Antes de entrar nos detalhes do game em si, uma rápida (e grosseira) introdução para quem ainda não conferiu ao menos a primeira temporada do anime, nem leu qualquer coisa do mangá: One Punch Man conta a história de Saitama, que se auto-define como um “herói por diversão”, e sua trágica jornada de ser um super-herói reconhecido como tal em um mundo onde há vários deles, organizados em uma associação, e tantos outros monstros com diferentes níveis de ameaça. Detalhe: ele é tão poderoso que vence todas as suas batalhas com apenas um soco.
O game, contudo, não é focado (pelo menos não exclusivamente) no herói, ainda que obviamente sua participação seja fundamental e dê um charme único ao sistema de batalha. O modo principal, como visto em outras produções do gênero, acompanha um(a) personagem totalmente novo(a), criado pelo jogador. No caso de nossa jornada, você confere (no vídeo que abre essa análise, inclusive) nossa heroína verde enfrentando um bando de brutamontes em busca do maior objetivo desse universo: se tornar respeitada pela população e pelos demais heróis, e temida pelos monstros e vilões da coisa toda.
A customização no jogo não traz lá muitas novidades, mas a jornada permite que aos poucos você consiga imprimir uma certa personalidade única ao seu avatar. A aventura, ainda que não seja a adaptação de nenhum arco em específico do que já foi feito com a franquia, também se mostra bastante reconhecível sobretudo por trazer muitos elementos já consagrados já na primeira temporada do anime: comece de baixo, vá evoluindo, cumprindo missões, recebendo pontos de respeito, ganhando prestígio dentro da tal associação… enfim, algo parecido com o que se acompanha com Saitama, mas sem o tal dom especial.

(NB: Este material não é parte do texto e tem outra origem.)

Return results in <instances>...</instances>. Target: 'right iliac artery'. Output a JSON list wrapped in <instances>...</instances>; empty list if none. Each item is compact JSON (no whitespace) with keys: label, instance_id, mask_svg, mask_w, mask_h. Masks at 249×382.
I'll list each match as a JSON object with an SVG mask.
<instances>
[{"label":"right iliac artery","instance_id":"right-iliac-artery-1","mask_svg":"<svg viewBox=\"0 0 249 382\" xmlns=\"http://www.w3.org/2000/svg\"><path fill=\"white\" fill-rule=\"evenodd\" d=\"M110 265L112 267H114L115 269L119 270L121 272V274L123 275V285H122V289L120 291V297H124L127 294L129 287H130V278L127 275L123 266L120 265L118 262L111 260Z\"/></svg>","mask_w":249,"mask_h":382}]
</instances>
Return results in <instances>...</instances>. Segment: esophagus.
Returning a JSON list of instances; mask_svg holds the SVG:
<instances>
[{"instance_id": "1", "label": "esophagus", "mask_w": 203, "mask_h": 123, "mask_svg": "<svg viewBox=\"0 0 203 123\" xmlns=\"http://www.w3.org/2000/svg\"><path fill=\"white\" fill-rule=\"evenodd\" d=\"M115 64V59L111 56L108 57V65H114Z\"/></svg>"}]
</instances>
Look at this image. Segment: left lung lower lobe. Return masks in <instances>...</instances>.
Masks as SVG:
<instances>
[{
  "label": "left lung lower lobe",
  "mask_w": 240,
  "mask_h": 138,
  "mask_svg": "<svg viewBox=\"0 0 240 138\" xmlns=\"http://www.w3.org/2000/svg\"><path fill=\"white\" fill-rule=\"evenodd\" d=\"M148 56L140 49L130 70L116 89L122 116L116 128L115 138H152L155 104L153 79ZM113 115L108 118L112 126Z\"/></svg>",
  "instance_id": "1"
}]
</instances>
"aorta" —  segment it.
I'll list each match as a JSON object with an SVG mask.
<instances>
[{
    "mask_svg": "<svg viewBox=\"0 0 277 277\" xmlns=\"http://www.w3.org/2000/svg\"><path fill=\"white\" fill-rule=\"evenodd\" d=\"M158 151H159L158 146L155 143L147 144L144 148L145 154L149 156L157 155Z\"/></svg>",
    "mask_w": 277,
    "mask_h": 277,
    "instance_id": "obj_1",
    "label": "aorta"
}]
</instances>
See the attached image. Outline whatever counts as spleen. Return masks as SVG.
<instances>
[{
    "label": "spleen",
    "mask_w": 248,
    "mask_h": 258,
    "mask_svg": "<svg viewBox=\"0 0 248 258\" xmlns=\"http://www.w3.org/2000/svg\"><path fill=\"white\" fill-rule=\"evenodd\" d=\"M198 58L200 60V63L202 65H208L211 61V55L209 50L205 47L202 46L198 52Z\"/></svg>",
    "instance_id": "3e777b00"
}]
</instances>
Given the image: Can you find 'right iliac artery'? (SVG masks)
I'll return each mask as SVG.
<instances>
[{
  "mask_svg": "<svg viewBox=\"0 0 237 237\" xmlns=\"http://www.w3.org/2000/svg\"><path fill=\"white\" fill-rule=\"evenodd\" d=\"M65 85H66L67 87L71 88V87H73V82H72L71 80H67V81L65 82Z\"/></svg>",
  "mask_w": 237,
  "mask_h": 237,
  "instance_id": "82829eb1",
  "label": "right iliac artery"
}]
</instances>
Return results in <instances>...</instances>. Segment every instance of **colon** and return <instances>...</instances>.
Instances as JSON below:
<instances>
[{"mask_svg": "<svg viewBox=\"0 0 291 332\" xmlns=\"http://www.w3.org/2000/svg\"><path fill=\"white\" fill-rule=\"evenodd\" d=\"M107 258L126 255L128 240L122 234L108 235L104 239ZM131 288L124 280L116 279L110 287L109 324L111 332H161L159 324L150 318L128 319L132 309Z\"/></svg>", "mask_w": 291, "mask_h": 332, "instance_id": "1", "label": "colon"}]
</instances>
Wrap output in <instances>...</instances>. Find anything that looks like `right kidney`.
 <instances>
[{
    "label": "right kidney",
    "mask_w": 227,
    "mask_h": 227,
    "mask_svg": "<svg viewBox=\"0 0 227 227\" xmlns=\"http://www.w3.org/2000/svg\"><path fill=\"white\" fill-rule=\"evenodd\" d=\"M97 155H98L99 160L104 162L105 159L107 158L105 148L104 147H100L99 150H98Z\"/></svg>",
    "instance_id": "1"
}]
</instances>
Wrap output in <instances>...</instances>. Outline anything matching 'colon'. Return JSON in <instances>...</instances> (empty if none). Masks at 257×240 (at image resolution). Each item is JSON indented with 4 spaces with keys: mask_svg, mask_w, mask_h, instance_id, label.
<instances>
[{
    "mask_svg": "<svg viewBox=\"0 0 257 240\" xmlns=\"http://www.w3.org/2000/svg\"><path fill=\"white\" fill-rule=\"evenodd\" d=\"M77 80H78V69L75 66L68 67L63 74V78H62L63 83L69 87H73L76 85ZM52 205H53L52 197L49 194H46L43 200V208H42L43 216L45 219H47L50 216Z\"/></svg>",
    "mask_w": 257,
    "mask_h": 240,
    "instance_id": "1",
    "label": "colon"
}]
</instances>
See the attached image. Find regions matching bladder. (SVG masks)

Assim, apesar do longo tutorial que ensina tanto as mecânicas básicas de combate como a evolução dentro da própria campanha, o básico do jogo é bem convencional: ataque normal (e combo simples ao esmagar botão), ataque forte, salto, agarrão, defesa, esquiva e um gatilho que possibilita ataques especiais e magias. Até mesmo a necessidade de se carregar uma barra de ki (ou algo do tipo) está lá. A movimentação mais livre pelo cenário também segue o que já vimos antes. Além de comum, é um sistema bastante simplificado para games de luta que favorece uma jogatina totalmente descompromissada, mas que definitivamente funciona pouco em meios mais competitivos.

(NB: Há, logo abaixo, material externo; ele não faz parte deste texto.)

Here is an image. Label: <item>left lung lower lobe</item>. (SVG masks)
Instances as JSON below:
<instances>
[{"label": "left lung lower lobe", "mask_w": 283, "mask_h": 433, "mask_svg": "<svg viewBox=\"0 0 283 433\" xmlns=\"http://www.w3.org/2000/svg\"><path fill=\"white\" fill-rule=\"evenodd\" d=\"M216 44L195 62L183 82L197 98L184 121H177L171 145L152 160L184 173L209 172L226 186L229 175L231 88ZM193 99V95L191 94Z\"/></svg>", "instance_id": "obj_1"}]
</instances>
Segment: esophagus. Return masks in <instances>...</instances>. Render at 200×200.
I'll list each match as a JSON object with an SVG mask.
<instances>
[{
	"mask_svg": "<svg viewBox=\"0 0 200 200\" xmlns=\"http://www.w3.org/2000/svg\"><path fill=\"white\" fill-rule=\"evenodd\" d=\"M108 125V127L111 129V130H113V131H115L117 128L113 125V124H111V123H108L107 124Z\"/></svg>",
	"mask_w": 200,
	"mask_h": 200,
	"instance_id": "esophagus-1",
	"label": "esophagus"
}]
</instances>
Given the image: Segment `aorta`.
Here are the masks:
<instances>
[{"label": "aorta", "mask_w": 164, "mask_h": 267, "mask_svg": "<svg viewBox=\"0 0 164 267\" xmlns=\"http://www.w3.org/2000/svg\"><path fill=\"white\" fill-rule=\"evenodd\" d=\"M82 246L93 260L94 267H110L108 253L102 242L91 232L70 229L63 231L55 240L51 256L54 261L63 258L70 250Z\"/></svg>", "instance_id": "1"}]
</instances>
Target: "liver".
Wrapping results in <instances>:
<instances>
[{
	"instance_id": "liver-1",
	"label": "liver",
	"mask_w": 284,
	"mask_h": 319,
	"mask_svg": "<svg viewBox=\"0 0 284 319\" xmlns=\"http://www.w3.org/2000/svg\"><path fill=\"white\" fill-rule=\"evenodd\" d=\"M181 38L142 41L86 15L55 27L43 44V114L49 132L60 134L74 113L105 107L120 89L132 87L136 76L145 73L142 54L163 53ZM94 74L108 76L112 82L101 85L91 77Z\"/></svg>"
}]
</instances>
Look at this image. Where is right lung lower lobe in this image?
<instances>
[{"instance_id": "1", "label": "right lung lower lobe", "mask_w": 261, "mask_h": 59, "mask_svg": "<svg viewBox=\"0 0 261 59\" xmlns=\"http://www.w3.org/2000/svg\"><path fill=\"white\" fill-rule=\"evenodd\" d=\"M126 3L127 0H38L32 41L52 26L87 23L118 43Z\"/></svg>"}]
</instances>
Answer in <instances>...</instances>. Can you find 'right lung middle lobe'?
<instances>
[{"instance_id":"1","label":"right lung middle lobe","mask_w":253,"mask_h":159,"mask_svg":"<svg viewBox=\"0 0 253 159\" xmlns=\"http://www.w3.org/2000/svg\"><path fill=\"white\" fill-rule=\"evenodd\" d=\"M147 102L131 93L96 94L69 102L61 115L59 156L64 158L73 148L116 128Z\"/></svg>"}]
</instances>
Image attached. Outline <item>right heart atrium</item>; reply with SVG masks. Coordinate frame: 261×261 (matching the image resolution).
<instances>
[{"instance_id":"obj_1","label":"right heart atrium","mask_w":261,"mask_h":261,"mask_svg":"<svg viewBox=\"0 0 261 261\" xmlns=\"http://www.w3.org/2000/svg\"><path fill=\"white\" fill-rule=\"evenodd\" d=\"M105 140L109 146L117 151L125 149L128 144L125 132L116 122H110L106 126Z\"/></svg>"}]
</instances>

Quem viu algumas das peças de divulgação ou mesmo acompanhou o hype da imprensa especializada sabe que há uma dinâmica nova, onde em um time de 3, é possível encaixar o próprio Saitama por último. Ele, como sempre, só chega atrasado e, para vencer o time onde ele está é necessário derrubar seus dois companheiros antes que o timer que indica o tempo que falta para ele chegar se esgote. Uma vez que ele entra na batalha, a tudo acaba, a não ser que ambos os times o tenham (e aí começa uma batalha intensa, mas desgastante). Isso já é de conhecimento comum por toda a campanha de marketing e todas as prévias mostrarem como que um personagem virtualmente invencível poderia estar em um jogo de luta.

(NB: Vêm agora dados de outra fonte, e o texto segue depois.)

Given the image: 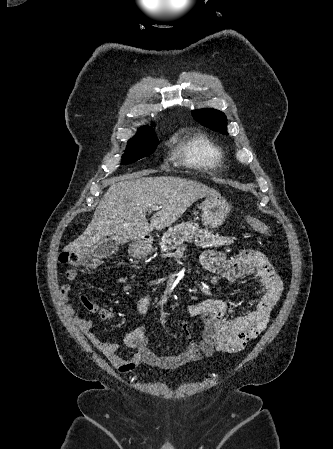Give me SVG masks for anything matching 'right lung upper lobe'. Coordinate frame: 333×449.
<instances>
[{
  "instance_id": "right-lung-upper-lobe-1",
  "label": "right lung upper lobe",
  "mask_w": 333,
  "mask_h": 449,
  "mask_svg": "<svg viewBox=\"0 0 333 449\" xmlns=\"http://www.w3.org/2000/svg\"><path fill=\"white\" fill-rule=\"evenodd\" d=\"M146 136L144 134H142L141 132H139L136 136H134L132 139H130L129 141H135V140H141L144 139Z\"/></svg>"
}]
</instances>
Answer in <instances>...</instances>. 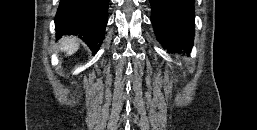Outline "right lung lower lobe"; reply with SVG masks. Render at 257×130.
Wrapping results in <instances>:
<instances>
[{
	"label": "right lung lower lobe",
	"instance_id": "98d812e1",
	"mask_svg": "<svg viewBox=\"0 0 257 130\" xmlns=\"http://www.w3.org/2000/svg\"><path fill=\"white\" fill-rule=\"evenodd\" d=\"M109 0H61L56 17L57 35H75L97 52L108 21Z\"/></svg>",
	"mask_w": 257,
	"mask_h": 130
}]
</instances>
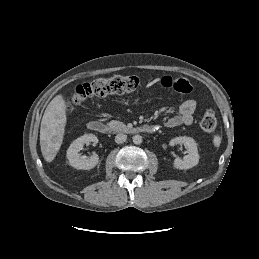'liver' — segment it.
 <instances>
[{
	"label": "liver",
	"mask_w": 259,
	"mask_h": 259,
	"mask_svg": "<svg viewBox=\"0 0 259 259\" xmlns=\"http://www.w3.org/2000/svg\"><path fill=\"white\" fill-rule=\"evenodd\" d=\"M66 110L64 97L59 94L48 104L42 117L40 146L46 162L54 160L62 145L67 122Z\"/></svg>",
	"instance_id": "6515ba94"
}]
</instances>
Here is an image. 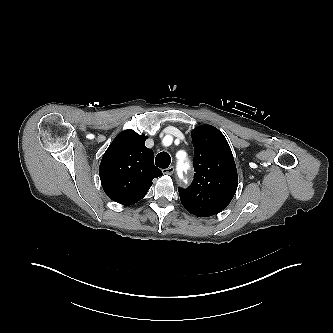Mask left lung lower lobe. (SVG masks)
I'll return each mask as SVG.
<instances>
[{
    "label": "left lung lower lobe",
    "mask_w": 333,
    "mask_h": 333,
    "mask_svg": "<svg viewBox=\"0 0 333 333\" xmlns=\"http://www.w3.org/2000/svg\"><path fill=\"white\" fill-rule=\"evenodd\" d=\"M197 217H205V216H197Z\"/></svg>",
    "instance_id": "0a47b994"
}]
</instances>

A boa notícia, contudo, é que essa mecânica não é uma exclusividade do protagonista da franquia em si. Ao longo da campanha, há diversas outras situações parecidas, onde nem sempre todos os heróis do mesmo time estão juntos. Assim, tanto nosso avatar quanto algum ajudante pode demorar um pouco mais chegar ao campo de batalha e, nesse caso, vale a mesma regra: se cair antes, a luta acaba. Isso em batalhas que podem ser compostas por diferentes formações: 1vs1, 3vs1, 2vs2, 1vs3, e assim por diante. Há um elemento instigante e divertido aqui de imprevisibilidade e de diversidade, mesmo quando tudo se resume ao mesmo sistema de batalha.
Outra inserção interessante é que há elementos randômicos de suporte que podem ajudar ou atrapalhar o jogador no meio do combate, como um outro personagem qualquer chegando para um ataque à toa, uma caixa com um bônus surpresa, ou ainda um meteoro caindo no meio do cenário. É um sistema similar a alguns modificadores de Mortal Kombat 11, também mais simplificados e, de certo modo, mais caóticos. Em batalhas no formato VS (local ou online) podem ser desligados. Mas durante a campanha, são parte de cada missão. Não deixam de ser itens de aleatoriedade interessantes, ainda que obviamente interfiram no equilíbrio de uma partida ou outra.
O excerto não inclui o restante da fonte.